- Your objective
Go through the entries below from the first line and output each one exactly, up to and including the line with "Whirlpool Range/Stove/Oven Radiant Surface Element".

- Data provided
↓

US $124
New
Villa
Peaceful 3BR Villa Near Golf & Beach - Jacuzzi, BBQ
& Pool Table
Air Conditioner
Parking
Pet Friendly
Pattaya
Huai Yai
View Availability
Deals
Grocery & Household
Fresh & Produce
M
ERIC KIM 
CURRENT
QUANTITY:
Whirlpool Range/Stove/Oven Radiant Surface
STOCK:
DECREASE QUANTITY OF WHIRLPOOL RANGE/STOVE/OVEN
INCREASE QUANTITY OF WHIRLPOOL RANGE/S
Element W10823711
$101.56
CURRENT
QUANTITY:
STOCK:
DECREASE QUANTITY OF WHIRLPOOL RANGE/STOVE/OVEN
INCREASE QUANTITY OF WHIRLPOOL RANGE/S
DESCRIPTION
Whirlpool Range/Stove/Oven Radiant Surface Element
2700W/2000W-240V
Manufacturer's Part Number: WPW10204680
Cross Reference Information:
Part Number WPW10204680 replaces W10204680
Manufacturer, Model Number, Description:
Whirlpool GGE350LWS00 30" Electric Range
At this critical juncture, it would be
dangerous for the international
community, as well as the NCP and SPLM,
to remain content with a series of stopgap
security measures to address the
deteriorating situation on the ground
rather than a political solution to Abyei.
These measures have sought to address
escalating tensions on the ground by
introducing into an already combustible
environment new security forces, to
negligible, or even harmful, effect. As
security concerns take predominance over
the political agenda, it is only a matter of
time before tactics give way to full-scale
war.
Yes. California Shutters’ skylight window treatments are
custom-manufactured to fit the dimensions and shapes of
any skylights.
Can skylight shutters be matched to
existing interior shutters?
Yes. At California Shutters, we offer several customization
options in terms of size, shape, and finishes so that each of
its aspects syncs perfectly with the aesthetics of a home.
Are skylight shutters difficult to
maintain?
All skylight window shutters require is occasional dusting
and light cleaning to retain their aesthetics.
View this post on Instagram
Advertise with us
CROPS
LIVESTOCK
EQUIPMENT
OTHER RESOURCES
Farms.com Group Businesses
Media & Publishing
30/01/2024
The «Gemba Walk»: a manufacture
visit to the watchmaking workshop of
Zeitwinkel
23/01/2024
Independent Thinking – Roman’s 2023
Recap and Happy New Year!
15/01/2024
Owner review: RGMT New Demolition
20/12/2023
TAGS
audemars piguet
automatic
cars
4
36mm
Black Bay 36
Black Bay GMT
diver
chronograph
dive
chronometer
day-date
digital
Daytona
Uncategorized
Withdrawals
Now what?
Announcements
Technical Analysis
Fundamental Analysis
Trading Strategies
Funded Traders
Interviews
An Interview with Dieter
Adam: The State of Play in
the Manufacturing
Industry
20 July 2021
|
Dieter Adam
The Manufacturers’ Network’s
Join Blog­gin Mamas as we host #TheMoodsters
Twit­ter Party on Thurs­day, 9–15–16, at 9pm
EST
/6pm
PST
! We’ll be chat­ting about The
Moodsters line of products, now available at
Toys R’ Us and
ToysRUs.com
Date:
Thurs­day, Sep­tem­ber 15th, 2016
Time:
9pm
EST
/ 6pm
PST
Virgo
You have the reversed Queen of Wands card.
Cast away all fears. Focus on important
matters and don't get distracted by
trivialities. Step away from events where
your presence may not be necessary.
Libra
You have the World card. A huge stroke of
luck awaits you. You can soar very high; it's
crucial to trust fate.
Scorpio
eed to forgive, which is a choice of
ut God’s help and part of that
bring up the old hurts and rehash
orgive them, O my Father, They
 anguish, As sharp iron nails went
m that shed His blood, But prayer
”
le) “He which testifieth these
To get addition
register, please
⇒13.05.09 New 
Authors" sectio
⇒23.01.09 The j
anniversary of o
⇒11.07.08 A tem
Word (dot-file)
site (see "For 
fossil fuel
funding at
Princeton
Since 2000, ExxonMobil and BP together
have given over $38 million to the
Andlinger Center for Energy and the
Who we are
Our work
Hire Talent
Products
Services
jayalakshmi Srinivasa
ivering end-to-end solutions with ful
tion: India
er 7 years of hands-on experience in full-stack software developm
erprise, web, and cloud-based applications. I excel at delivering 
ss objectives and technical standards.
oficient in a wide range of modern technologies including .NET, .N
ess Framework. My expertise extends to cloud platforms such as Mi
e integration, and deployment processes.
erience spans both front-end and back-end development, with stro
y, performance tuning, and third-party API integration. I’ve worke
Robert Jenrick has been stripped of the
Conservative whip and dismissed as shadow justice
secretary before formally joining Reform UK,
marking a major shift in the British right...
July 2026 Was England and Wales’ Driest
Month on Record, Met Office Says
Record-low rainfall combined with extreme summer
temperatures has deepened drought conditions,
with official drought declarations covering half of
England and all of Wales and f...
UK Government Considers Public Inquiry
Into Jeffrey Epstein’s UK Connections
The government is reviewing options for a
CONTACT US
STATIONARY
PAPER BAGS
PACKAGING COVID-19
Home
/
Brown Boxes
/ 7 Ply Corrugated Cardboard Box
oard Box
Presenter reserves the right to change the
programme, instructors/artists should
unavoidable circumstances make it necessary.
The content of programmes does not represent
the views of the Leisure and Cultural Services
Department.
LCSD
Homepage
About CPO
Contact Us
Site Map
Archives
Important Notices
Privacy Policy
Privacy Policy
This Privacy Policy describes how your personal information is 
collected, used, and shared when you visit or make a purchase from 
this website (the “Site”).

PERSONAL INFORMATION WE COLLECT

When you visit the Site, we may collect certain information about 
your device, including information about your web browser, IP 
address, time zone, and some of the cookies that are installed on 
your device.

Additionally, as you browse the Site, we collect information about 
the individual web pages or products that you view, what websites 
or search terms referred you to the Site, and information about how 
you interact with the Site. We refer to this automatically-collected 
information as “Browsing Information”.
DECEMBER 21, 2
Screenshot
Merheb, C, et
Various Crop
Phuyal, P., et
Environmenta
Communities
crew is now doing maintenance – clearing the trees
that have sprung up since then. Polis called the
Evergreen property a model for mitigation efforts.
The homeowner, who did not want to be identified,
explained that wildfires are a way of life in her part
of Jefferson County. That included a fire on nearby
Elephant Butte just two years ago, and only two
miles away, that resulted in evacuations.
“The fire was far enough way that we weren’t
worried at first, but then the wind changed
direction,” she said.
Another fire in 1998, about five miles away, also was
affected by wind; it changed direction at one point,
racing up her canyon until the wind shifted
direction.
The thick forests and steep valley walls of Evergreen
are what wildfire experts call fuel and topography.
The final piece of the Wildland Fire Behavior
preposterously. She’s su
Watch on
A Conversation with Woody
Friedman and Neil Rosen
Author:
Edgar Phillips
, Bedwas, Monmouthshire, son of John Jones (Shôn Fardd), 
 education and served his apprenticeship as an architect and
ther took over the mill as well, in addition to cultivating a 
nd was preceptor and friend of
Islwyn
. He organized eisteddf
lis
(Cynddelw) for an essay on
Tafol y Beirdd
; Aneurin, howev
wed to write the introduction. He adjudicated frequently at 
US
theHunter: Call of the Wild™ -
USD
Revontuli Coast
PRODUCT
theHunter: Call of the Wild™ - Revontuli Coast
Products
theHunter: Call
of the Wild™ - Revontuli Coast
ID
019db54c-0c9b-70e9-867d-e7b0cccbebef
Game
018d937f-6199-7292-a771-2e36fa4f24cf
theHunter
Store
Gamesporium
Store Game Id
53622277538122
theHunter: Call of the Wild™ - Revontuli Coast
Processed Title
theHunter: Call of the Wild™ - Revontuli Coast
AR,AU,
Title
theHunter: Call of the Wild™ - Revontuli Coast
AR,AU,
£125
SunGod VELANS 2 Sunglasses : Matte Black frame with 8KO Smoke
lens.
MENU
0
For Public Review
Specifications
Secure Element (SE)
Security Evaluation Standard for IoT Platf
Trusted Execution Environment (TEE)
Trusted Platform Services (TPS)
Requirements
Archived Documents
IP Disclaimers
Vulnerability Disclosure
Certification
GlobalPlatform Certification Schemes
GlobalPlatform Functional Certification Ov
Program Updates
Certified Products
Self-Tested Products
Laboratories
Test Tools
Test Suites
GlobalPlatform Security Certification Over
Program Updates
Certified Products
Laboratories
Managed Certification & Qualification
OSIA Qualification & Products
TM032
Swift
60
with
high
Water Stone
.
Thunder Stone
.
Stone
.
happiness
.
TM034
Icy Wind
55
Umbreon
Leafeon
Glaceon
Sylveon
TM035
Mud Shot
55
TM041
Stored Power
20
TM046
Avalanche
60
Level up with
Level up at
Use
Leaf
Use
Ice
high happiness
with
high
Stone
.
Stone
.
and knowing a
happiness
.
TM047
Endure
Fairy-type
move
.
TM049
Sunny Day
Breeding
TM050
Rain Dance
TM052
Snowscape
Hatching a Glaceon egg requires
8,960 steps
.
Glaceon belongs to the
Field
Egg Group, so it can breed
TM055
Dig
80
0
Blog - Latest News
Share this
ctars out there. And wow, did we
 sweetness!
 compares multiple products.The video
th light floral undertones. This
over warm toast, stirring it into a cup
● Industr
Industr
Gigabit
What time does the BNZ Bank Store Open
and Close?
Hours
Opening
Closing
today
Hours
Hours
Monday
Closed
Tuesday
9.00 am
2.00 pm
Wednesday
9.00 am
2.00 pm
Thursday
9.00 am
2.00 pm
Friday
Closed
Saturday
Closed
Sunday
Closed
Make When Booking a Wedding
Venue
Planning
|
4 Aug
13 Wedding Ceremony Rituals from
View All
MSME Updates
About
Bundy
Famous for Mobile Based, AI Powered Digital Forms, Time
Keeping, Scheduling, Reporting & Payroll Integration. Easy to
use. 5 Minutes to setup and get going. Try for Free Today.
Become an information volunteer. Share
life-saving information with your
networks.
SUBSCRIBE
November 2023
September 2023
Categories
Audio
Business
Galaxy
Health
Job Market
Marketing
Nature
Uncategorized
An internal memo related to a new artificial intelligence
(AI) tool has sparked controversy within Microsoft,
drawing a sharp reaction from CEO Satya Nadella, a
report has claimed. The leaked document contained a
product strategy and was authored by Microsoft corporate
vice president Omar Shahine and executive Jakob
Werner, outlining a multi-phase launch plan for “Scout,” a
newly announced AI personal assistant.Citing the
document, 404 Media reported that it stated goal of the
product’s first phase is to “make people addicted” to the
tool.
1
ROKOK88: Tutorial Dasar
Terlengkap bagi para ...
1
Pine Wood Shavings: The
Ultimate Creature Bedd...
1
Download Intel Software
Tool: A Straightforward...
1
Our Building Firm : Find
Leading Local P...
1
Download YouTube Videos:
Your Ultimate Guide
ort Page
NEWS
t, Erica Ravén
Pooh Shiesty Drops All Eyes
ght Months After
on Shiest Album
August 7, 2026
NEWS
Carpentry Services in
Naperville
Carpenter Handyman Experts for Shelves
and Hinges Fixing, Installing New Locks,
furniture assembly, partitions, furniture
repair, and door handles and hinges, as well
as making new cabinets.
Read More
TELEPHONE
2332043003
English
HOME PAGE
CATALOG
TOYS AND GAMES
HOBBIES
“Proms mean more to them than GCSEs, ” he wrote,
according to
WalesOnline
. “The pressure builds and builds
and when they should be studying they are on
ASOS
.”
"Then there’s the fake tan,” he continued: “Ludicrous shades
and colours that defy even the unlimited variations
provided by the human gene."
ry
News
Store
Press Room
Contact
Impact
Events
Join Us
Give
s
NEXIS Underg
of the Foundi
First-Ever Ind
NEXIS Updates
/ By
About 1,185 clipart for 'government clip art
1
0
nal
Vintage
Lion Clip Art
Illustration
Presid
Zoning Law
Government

↑

- Task result
US $124
New
Villa
Peaceful 3BR Villa Near Golf & Beach - Jacuzzi, BBQ
& Pool Table
Air Conditioner
Parking
Pet Friendly
Pattaya
Huai Yai
View Availability
Deals
Grocery & Household
Fresh & Produce
M
ERIC KIM 
CURRENT
QUANTITY:
Whirlpool Range/Stove/Oven Radiant Surface
STOCK:
DECREASE QUANTITY OF WHIRLPOOL RANGE/STOVE/OVEN
INCREASE QUANTITY OF WHIRLPOOL RANGE/S
Element W10823711
$101.56
CURRENT
QUANTITY:
STOCK:
DECREASE QUANTITY OF WHIRLPOOL RANGE/STOVE/OVEN
INCREASE QUANTITY OF WHIRLPOOL RANGE/S
DESCRIPTION
Whirlpool Range/Stove/Oven Radiant Surface Element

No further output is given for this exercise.